Michigan United Conservation Clubs: 
The First Voice for Michigan's Great Out-of-Doors
Phone: 517-371-1041
Fax: 517-371-1041

Action Alert
Senators Prusi and Richardville open doors to invasive species

March 1, 2007
Today State Senators Michael Prusi (D) and Randy Richardville (R) said its ok for the shipping industry to keep bringing new invasive species into the Great Lakes. By introducing a bill that would roll back the new ballast water permits put in place on January 1, 2007, the Senators have made it clear that the economic benefits of a $4.5 billion dollar sport fishing industry, the $30 million tax payer dollars spent annually controlling invasive species and the future health of the Great Lakes are not important. 

Ten ships have already applied for and received ballast water permits from the DEQ, proving that this process can work if the shipping industry would step to the plate and take responsibility for their discharges. Currently Ohio, Wisconsin, Minnesota, Illinois and Indiana are also looking at implementing a ballast water permit similar to Michigan's. If Michigan backs down now, will other states lose the incentive to implement ballast water controls? Can we afford to let more invasive species and diseases lose in our waters?

Take Action:
Call your Senator today and tell they you don't appreciate them gambling with the fate of the Great Lakes. Tell them NO to rolling back Michigan's ballast water regulations! 

Background:
In less than one generation, aquatic invasive species have radically changed our Great Lakes' ecosystem. Every eight months a new invasive enters our lakes primarily through the discharge of ballast water. Frustrated with the lack of action on the federal level, the 2005 Michigan legislature took the reigns and created the first ballast water permit requirement in the nation. PA 32 and 33 of 2005 prohibit ocean-going vessels from discharging ballast water into Michigan's waters (including the Great Lakes) after January 1, 2007, unless they have a permit issued by the DEQ. This requirement was set after years of study and deliberation.

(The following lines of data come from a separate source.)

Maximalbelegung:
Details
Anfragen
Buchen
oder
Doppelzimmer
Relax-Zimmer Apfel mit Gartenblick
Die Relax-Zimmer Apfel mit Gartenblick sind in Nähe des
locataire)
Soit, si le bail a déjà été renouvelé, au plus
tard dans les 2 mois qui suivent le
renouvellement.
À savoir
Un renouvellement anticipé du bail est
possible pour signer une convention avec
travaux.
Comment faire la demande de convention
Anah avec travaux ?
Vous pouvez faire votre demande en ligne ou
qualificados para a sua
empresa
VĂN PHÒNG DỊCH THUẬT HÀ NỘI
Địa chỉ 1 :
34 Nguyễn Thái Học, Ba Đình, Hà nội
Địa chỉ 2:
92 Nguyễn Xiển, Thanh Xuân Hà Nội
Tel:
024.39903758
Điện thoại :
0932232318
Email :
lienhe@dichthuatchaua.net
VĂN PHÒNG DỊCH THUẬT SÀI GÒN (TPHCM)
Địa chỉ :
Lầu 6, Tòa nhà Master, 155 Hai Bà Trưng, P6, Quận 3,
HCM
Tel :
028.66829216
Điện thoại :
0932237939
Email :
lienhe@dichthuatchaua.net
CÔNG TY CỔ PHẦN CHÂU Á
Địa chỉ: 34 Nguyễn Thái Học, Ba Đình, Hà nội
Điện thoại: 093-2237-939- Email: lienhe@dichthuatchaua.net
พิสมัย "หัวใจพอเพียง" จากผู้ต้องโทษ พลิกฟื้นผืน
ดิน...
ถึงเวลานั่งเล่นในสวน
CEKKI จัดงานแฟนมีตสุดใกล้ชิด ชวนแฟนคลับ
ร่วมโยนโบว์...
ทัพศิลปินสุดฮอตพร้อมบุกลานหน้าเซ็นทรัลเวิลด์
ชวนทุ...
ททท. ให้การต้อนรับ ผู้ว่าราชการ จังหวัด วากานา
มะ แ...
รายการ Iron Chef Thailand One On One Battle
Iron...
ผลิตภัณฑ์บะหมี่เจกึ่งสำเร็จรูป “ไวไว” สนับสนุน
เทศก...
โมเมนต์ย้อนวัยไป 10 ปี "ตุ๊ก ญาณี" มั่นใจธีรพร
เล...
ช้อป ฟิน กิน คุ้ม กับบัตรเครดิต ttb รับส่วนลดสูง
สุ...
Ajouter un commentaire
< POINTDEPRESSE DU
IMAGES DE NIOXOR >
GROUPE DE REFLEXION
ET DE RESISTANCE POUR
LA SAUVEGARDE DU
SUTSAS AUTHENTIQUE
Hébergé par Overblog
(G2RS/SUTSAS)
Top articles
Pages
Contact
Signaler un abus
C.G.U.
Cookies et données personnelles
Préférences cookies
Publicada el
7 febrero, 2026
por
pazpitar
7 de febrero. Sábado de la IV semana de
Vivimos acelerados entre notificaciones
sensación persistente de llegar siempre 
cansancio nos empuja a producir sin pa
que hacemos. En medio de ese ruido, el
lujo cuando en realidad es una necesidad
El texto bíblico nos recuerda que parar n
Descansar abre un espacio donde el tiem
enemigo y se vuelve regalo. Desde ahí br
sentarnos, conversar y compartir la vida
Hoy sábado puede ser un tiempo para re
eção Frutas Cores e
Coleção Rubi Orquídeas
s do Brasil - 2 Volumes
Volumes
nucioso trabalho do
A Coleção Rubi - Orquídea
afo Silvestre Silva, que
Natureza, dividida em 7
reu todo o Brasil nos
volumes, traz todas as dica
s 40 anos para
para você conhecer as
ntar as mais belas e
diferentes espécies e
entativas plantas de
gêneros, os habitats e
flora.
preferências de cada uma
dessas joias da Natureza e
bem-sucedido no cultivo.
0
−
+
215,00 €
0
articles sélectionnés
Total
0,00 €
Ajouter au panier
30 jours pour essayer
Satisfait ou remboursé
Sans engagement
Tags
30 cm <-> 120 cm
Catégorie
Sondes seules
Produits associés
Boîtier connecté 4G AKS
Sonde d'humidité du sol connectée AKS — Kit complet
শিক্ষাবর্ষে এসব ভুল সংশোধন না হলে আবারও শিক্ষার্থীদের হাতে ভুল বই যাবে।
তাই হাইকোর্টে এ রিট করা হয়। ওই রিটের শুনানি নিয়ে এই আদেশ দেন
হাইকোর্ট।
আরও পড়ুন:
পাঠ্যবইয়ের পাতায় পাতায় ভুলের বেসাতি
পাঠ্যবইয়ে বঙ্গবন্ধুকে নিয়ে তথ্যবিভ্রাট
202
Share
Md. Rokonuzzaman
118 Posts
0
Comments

The general permit gives ocean-going vessels the option of installing four commercially available technologies, or choosing to install alternative technologies that have equivalent effectiveness.

Senators:
Jason Allen, District 37, 866-525-5637, [email protected] 
Glenn Anderson, District 6, 517-373-1707, [email protected] 
Jim Barcia, District 31, 866-305-2131, [email protected] 
Raymond Basham, District 8, 517-373-7800, [email protected] 
Patricia Birkholz, District 24, 888-287-2889, [email protected] 
Michael Bishop, District 12, 877-924-7467, [email protected] 
Liz Brater, District 18, 866-305-0318, [email protected] 
Cameron Brown, District 16, 866-305-0316, [email protected] 
Nancy Cassis, District 15, 888-38-NANCY, [email protected] 
Deborah Cherry, District 26, 866-305-2126, [email protected] 
Irma Clark-Coleman, District 3, 866-747-7803, [email protected] 
Hansen Clarke, District 1, 877-252-7537, [email protected] 
Alan Cropsey, District 33, 866-305-2133, [email protected] 
Valde Garcia, District 22, 800-516-0026, [email protected] 
Tom George, District 20, 866-305-2120, [email protected] 
Jud Gilbert, District 25, 877-445-2378, [email protected] 
John Gleason, District 27, 517-373-0142, [email protected] 
Bill Hardiman, District 29, 866-305-2129
Tupac Hunter, District 5, 517-373-0994, [email protected] 
Gilda Jacobs, District 14, 888-937-4453, [email protected] 
Mark Jansen, District 28, 517-373-0797, [email protected] 
Ron Jelinek, District 21, 866-305-2121, [email protected] 
Roger Kahn, District 32, 517-373-1760, [email protected] 
Wayne Kuipers, District 30, 877-KUIPERS, [email protected] 
Michelle McManus, District 35, 866-305-2135, 
Dennis Olshove, District 9, 517-373-8360, [email protected] 
John Pappageorge, District 13, 517-373-2523, [email protected] 
Bruce Patterson, District 7, 866-262-7307, [email protected] 
Michael Prusi, District 38, 866-305-2038, [email protected] 
Randy Richardville, District 17, 517-373-3543, [email protected] 
Alan Sanborn, District 11, 888-353-ALAN, [email protected] 
Mark Schauer, District 19, 888-962-6275, [email protected] 
Martha Scott, District 2, 800-SCOTT-78, [email protected] 
Tony Stamas, District 36, 866-305-2136, [email protected] 
Michael Switalski, 866-303-0110, [email protected] 
Buzz Thomas, District 4, 866-348-6304, [email protected] 
Gerald VanWoerkom, District 34, 866-305-2134, [email protected] 
Gretchen Whitmer, District 23, 517-373-1734, [email protected] 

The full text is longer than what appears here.